> **SOURCE RECORDS**
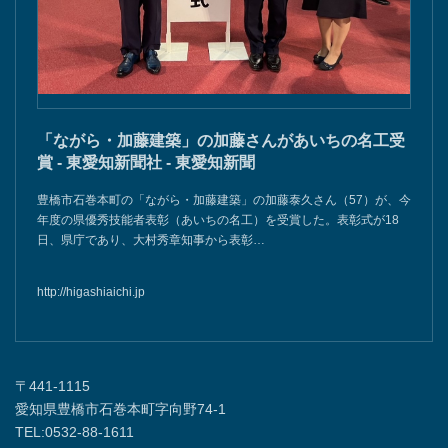
「ながら・加藤建築」の加藤さんがあいちの名工受
賞 - 東愛知新聞社 - 東愛知新聞
豊橋市石巻本町の「ながら・加藤建築」の加藤泰久さん（57）が、今
年度の県優秀技能者表彰（あいちの名工）を受賞した。表彰式が18
日、県庁であり、大村秀章知事から表彰…
http://higashiaichi.jp
〒441-1115
愛知県豊橋市石巻本町字向野74-1
TEL:0532-88-1611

> **TASK DIRECTIONS**
Whenever the string "加藤建築" shows up in a line of the entries, copy that line.

> **EXERCISE RESULT**
「ながら・加藤建築」の加藤さんがあいちの名工受
豊橋市石巻本町の「ながら・加藤建築」の加藤泰久さん（57）が、今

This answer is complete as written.